Mit dem heutigen Tag beginnt, wie ja schon angedeutet, die Fastenzeit, die 40 Tage dauert. In der evangelischen Kirche heißt die auch Passionszeit. Sie dauert in jedem Fall bis zum Gründonnerstag, dem Donnerstag vor Ostern. In dieser Zeit wird auf Fleisch verzichtet und mehr gebetet. Heute gibt es daneben viele Formen der Askese und der Buße. Einige wollen  auf Süßes, andere auf das Handy oder auf Sex verzichten. Andere wollen das Auto stehen lassen oder sonstwie auf etwas verzichten. Die meisten werden wohl auf den Verzicht verzichten.

Ich gebe zu, dass ich mit dem Fasten, mit dem Verzichten so meine Probleme habe. Aufs Auto verzichten? Ich fahre gar kein Auto. Das Handy links liegen lassen? Wie soll ich dann arbeiten? Kein Fleisch essen, obwohl mir mein Arzt das empfohlen hat? Ich werde wohl auf Süßes verzichten, auch das hat mir mein Hausarzt dringend ans Herz gelegt. Mehr beten? Warum nicht, schließlich gibt es jeden Tag etwas, wofür man sich bedanken kann, wieso nicht auch bei Gott. Das übt zumindest Danke zu sagen.

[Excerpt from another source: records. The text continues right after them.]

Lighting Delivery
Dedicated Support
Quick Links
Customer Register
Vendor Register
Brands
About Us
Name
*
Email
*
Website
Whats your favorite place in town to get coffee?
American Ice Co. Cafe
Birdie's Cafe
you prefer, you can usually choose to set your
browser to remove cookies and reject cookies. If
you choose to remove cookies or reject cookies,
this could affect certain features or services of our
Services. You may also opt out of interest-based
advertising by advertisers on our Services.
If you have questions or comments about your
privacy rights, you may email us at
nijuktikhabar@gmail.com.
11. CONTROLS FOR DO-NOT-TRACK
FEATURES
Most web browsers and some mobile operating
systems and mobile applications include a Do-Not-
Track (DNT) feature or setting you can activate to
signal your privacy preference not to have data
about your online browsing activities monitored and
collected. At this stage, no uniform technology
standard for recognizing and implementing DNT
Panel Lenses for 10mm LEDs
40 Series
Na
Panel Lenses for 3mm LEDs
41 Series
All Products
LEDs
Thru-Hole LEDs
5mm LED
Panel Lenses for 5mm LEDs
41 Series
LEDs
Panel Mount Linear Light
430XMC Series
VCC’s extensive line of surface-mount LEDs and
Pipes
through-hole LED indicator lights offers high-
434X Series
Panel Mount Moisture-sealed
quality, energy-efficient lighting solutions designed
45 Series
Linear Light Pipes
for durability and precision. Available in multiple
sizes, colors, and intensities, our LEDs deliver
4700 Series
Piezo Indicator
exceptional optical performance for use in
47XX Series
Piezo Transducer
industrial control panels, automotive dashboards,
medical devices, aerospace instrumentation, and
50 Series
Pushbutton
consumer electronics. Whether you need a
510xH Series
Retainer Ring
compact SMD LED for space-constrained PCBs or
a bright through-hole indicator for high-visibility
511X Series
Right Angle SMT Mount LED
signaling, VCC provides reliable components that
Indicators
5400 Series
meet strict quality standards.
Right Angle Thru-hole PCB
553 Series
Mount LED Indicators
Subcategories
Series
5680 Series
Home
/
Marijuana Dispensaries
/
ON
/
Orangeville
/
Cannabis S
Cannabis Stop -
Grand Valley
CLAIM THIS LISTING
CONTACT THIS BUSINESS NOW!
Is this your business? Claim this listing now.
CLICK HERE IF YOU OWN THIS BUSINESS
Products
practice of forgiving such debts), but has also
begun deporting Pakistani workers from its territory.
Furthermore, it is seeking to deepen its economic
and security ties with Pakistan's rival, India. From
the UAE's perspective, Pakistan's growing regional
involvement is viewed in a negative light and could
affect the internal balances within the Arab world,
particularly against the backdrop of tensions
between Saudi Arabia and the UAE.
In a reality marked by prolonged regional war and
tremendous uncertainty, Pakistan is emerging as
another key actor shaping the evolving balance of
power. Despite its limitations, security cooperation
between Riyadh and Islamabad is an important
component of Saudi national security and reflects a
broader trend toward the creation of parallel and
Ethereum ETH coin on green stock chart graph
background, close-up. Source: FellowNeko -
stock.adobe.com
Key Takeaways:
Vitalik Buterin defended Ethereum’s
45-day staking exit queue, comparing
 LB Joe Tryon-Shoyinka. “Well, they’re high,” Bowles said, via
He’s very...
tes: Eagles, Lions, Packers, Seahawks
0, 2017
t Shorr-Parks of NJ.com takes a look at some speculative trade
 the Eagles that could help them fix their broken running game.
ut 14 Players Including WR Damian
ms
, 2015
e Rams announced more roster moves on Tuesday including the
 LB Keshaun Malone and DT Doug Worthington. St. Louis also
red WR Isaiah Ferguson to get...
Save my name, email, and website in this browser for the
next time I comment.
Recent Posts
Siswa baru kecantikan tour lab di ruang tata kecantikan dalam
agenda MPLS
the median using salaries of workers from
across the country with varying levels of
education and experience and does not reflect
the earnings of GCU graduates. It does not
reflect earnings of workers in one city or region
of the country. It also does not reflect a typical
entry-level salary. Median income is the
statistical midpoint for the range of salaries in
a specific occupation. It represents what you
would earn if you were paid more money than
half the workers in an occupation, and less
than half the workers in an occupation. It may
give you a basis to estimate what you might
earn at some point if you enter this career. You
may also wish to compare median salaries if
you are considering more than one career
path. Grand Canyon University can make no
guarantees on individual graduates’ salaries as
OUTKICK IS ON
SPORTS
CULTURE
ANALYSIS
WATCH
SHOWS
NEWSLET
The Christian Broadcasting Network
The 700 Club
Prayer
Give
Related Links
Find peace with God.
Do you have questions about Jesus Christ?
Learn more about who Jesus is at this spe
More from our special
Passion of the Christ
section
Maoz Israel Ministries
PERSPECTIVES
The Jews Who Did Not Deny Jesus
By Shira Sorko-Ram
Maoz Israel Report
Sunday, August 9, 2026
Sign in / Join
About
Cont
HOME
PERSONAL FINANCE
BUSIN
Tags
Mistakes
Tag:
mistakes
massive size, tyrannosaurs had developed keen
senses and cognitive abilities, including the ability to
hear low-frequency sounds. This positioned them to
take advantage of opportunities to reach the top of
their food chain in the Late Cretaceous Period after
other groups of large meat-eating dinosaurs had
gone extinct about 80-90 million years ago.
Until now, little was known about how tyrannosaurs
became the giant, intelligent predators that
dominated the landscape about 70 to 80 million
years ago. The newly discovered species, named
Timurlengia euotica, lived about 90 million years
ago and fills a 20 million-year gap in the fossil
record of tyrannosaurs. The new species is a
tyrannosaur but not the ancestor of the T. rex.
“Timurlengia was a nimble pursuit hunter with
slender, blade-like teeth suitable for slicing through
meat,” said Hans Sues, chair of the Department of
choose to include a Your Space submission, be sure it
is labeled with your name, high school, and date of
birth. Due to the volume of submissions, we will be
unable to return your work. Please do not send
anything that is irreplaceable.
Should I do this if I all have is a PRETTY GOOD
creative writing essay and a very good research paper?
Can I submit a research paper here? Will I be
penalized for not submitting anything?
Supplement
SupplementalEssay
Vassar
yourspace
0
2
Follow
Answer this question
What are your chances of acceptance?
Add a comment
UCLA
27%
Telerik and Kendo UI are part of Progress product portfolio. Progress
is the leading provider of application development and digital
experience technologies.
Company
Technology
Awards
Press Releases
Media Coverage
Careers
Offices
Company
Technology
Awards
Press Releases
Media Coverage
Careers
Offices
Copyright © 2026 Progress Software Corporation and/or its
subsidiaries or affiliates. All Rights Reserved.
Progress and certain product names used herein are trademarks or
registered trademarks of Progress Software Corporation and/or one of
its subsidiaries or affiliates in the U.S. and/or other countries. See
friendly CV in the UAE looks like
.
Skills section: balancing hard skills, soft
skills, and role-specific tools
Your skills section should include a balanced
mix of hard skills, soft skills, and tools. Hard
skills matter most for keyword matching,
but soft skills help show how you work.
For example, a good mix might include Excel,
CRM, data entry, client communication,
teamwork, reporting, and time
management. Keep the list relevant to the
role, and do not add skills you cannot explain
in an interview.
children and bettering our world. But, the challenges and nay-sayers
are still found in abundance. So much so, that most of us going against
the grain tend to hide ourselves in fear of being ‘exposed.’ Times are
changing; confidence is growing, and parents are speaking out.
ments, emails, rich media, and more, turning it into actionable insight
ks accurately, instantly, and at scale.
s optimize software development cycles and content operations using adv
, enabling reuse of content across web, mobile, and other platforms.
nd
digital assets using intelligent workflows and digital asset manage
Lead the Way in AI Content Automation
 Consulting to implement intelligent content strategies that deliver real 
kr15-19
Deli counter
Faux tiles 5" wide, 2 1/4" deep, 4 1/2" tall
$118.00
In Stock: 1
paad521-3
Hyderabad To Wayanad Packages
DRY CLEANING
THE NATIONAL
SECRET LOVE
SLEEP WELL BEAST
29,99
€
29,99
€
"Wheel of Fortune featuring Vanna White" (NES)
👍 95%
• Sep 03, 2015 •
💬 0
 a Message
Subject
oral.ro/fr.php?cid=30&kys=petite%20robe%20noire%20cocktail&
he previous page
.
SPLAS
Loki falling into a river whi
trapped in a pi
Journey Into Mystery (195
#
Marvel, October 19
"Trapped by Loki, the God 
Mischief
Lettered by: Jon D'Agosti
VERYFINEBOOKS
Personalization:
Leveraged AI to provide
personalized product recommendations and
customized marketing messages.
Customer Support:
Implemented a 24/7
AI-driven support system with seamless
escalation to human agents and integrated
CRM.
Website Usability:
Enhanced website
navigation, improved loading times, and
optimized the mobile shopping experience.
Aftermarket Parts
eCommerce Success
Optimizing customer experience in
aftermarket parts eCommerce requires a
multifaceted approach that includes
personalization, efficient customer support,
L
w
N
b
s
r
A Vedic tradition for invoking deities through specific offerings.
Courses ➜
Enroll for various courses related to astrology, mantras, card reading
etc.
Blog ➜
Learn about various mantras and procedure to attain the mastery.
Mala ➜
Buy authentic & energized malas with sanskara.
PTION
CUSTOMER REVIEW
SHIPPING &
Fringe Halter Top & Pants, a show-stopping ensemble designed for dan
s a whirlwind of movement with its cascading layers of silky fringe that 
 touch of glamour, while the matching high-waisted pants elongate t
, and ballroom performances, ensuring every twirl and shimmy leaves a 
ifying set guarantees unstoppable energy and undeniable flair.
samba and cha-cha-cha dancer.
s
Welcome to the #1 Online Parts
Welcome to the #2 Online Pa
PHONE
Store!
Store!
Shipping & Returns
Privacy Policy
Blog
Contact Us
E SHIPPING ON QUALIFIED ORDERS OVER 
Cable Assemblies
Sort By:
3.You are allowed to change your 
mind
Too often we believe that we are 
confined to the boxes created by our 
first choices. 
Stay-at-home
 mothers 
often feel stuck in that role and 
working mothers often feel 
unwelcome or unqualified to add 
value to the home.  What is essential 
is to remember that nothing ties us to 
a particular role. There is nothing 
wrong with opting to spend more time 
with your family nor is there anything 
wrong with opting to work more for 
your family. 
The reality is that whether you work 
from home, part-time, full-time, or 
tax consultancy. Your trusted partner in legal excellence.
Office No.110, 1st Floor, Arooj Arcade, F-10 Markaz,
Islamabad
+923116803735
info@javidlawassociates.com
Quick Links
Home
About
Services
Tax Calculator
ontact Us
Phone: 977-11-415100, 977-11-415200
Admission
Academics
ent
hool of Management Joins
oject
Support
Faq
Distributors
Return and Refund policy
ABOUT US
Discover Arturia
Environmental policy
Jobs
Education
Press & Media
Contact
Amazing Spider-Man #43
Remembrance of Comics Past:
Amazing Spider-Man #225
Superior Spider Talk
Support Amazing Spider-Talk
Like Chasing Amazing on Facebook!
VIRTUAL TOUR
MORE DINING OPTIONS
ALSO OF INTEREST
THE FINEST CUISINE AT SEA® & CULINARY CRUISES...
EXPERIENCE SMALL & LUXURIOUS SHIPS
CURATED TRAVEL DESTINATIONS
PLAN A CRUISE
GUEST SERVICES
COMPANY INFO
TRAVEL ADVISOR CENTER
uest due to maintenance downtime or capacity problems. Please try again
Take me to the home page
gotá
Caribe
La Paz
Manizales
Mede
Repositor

Ob man sich nicht auch für die Fastenzeit vornehmen kann, sich viel mehr zu bedanken. Ja, mit Fasten, mit Verzicht hat das nichts zu tun – zumindest nicht auf den ersten Blick. Doch wenn ich mich danach umsehe, wofür ich mich bedanken kann, verzichte ich ja darauf, mich nach dem Gegenteil umzusehen. Es wäre doch eine schöne Idee, in der Fastenzeit auf jede Meckerei zu verzichten. Es wäre auch toll, wenn sich unsere Politiker Asche aufs Haupt streuen und auch bis Ostern fasten. Gut, dann haben wir bis Ostern keine neue Regierung, doch wem fehlt die eigentlich. Lassen wir die amtierende noch 40 Tage weiter wursteln und bedanken uns dafür.

Übrigens: An Fastensonntagen und einigen in diese Zeit fallende kirchliche – sprich katholische – Feiertage wird das Fasten unterbrochen. Da dürfen wir dann wieder meckern.

Ich bedanke mich jetzt für mein Frühstück – weniger bei Gott, als bei der besten Frau der Welt.

Ihnen wünsche ich ein genussvolles Frühstück.